_Pixel coordinate grounding data_:
□ □ □

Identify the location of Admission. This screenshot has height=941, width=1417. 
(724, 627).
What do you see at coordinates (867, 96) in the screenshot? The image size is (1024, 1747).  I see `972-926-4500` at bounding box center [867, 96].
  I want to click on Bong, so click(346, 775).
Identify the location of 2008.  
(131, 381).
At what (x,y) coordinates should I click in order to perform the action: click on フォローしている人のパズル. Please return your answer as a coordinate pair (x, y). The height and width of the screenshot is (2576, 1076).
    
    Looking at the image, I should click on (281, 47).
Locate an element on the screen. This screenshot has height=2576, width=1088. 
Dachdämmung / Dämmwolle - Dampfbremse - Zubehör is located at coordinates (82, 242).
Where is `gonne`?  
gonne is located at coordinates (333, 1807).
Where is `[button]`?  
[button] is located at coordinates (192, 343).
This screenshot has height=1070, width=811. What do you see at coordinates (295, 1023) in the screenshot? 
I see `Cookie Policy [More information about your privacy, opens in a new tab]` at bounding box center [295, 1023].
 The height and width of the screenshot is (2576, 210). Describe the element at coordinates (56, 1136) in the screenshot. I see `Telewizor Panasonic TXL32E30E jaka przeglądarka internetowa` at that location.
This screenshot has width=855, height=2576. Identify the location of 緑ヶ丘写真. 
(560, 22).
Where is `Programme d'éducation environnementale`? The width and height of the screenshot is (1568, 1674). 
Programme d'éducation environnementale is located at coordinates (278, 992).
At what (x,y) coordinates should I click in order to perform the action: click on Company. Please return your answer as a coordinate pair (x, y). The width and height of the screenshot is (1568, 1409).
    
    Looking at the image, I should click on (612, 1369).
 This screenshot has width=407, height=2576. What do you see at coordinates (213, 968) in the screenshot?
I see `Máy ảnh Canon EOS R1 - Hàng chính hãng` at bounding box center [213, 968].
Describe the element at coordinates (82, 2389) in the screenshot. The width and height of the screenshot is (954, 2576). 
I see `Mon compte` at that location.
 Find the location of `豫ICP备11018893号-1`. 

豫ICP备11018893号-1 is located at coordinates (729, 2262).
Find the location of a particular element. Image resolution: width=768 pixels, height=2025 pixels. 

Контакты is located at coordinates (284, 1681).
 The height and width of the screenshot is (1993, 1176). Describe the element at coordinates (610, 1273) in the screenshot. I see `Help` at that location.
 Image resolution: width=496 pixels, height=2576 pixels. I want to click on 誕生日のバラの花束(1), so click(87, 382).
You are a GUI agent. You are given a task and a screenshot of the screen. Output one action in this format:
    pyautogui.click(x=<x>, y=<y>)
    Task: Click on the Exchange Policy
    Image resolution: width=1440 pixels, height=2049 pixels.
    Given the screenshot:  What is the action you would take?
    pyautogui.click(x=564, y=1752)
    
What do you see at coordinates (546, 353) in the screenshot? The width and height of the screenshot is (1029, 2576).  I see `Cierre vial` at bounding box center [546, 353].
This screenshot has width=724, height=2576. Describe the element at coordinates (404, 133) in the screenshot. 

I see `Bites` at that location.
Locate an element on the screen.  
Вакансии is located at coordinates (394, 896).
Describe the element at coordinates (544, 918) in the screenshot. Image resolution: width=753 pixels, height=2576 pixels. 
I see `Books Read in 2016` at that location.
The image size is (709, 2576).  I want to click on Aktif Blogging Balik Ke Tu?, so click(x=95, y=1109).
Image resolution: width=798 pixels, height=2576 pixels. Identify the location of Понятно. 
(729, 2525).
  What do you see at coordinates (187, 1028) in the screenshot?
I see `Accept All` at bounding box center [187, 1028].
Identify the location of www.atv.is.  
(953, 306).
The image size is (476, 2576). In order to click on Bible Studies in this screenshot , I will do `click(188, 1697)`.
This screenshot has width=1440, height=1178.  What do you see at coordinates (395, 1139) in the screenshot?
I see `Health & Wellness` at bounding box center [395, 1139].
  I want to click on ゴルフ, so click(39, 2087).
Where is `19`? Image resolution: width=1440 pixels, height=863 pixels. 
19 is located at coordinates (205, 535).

□ □ □

_Task requirements_:
Reproduce the records word for word.

_Answer for this exercise_:
Identify the location of Admission. This screenshot has height=941, width=1417. 
(724, 627).
What do you see at coordinates (867, 96) in the screenshot? The image size is (1024, 1747).  I see `972-926-4500` at bounding box center [867, 96].
  I want to click on Bong, so click(346, 775).
Identify the location of 2008.  
(131, 381).
At what (x,y) coordinates should I click in order to perform the action: click on フォローしている人のパズル. Please return your answer as a coordinate pair (x, y). The height and width of the screenshot is (2576, 1076).
    
    Looking at the image, I should click on (281, 47).
Locate an element on the screen. This screenshot has height=2576, width=1088. 
Dachdämmung / Dämmwolle - Dampfbremse - Zubehör is located at coordinates (82, 242).
Where is `gonne`?  
gonne is located at coordinates (333, 1807).
Where is `[button]`?  
[button] is located at coordinates (192, 343).
This screenshot has height=1070, width=811. What do you see at coordinates (295, 1023) in the screenshot? 
I see `Cookie Policy [More information about your privacy, opens in a new tab]` at bounding box center [295, 1023].
 The height and width of the screenshot is (2576, 210). Describe the element at coordinates (56, 1136) in the screenshot. I see `Telewizor Panasonic TXL32E30E jaka przeglądarka internetowa` at that location.
This screenshot has width=855, height=2576. Identify the location of 緑ヶ丘写真. 
(560, 22).
Where is `Programme d'éducation environnementale`? The width and height of the screenshot is (1568, 1674). 
Programme d'éducation environnementale is located at coordinates (278, 992).
At what (x,y) coordinates should I click in order to perform the action: click on Company. Please return your answer as a coordinate pair (x, y). The width and height of the screenshot is (1568, 1409).
    
    Looking at the image, I should click on (612, 1369).
 This screenshot has width=407, height=2576. What do you see at coordinates (213, 968) in the screenshot?
I see `Máy ảnh Canon EOS R1 - Hàng chính hãng` at bounding box center [213, 968].
Describe the element at coordinates (82, 2389) in the screenshot. The width and height of the screenshot is (954, 2576). 
I see `Mon compte` at that location.
 Find the location of `豫ICP备11018893号-1`. 

豫ICP备11018893号-1 is located at coordinates (729, 2262).
Find the location of a particular element. Image resolution: width=768 pixels, height=2025 pixels. 

Контакты is located at coordinates (284, 1681).
 The height and width of the screenshot is (1993, 1176). Describe the element at coordinates (610, 1273) in the screenshot. I see `Help` at that location.
 Image resolution: width=496 pixels, height=2576 pixels. I want to click on 誕生日のバラの花束(1), so click(87, 382).
You are a GUI agent. You are given a task and a screenshot of the screen. Output one action in this format:
    pyautogui.click(x=<x>, y=<y>)
    Task: Click on the Exchange Policy
    Image resolution: width=1440 pixels, height=2049 pixels.
    Given the screenshot:  What is the action you would take?
    pyautogui.click(x=564, y=1752)
    
What do you see at coordinates (546, 353) in the screenshot? The width and height of the screenshot is (1029, 2576).  I see `Cierre vial` at bounding box center [546, 353].
This screenshot has width=724, height=2576. Describe the element at coordinates (404, 133) in the screenshot. 

I see `Bites` at that location.
Locate an element on the screen.  
Вакансии is located at coordinates (394, 896).
Describe the element at coordinates (544, 918) in the screenshot. Image resolution: width=753 pixels, height=2576 pixels. 
I see `Books Read in 2016` at that location.
The image size is (709, 2576).  I want to click on Aktif Blogging Balik Ke Tu?, so click(x=95, y=1109).
Image resolution: width=798 pixels, height=2576 pixels. Identify the location of Понятно. 
(729, 2525).
  What do you see at coordinates (187, 1028) in the screenshot?
I see `Accept All` at bounding box center [187, 1028].
Identify the location of www.atv.is.  
(953, 306).
The image size is (476, 2576). In order to click on Bible Studies in this screenshot , I will do `click(188, 1697)`.
This screenshot has width=1440, height=1178.  What do you see at coordinates (395, 1139) in the screenshot?
I see `Health & Wellness` at bounding box center [395, 1139].
  I want to click on ゴルフ, so click(39, 2087).
Where is `19`? Image resolution: width=1440 pixels, height=863 pixels. 
19 is located at coordinates (205, 535).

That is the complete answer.